VLU is a little-endian variable length integer coding that prefixes data bits with unary code length bits.
The length is recovered by counting least significant set bits, which encode a count of n-bit basic units. The data bits compactly trail the unary code prefix.
Figure 1: VLU - Variable Length Unary Integer Coding
The algorithm is parameterizable for different basic unit sizes, however it is expected that the basic unit will be 8 and thus the unary code length will encode a count of octets or bytes. e.g.
bits_per_unit = 8
unary_value = count_trailing_zeros(~number)

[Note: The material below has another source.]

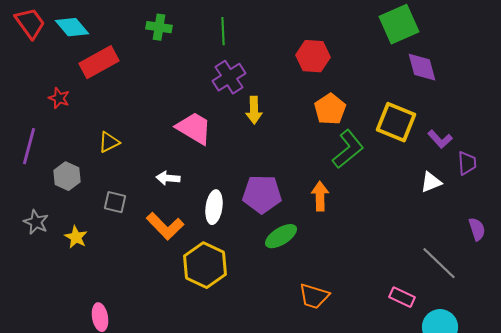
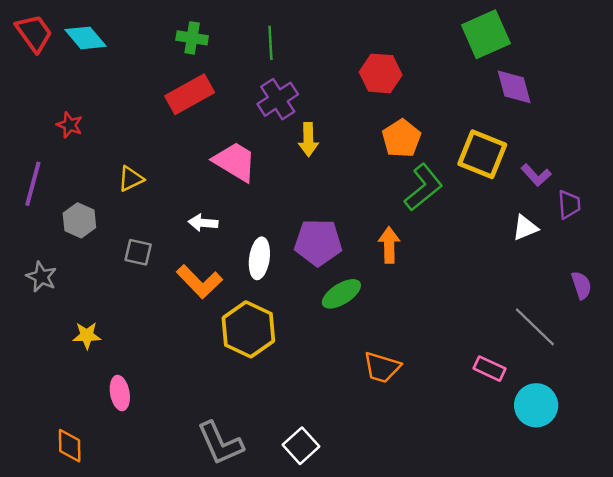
red rectangle: (99, 62) -> (190, 94), moved
yellow star: (76, 237) -> (87, 335), moved, turned -30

encoded_bits = (unary_value + 1) * (bits_per_unit - 1)
With an 8 bit basic unit, the encoded size is similar to LEB128; 7-bits can be stored in 1 byte, 56-bits in 8 bytes and 112-bits in 16 bytes. Decoding, however, is significantly faster than LEB128, as it is not necessary to check for continuation bits every byte, instead the length can be decoded in a single count bits operation.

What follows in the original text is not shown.